Page-level text extractions
====================

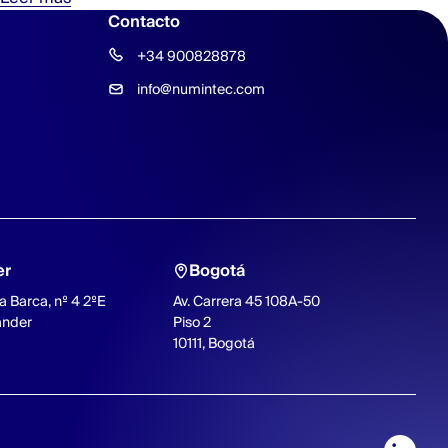
Contacto
+34 900828878
info@numintec.com
er
Bogotá
a Barca, nº 4 2ºE
Av. Carrera 45 108A-50
ander
Piso 2
10111, Bogotá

====================

## YOUR OBJECTIVE
Every record must be transcribed faithfully, with no picture carried over.

## SOLUTION TO THE PROBLEM
Contacto
+34 900828878
info@numintec.com
er
Bogotá
a Barca, nº 4 2ºE
Av. Carrera 45 108A-50
ander
Piso 2
10111, Bogotá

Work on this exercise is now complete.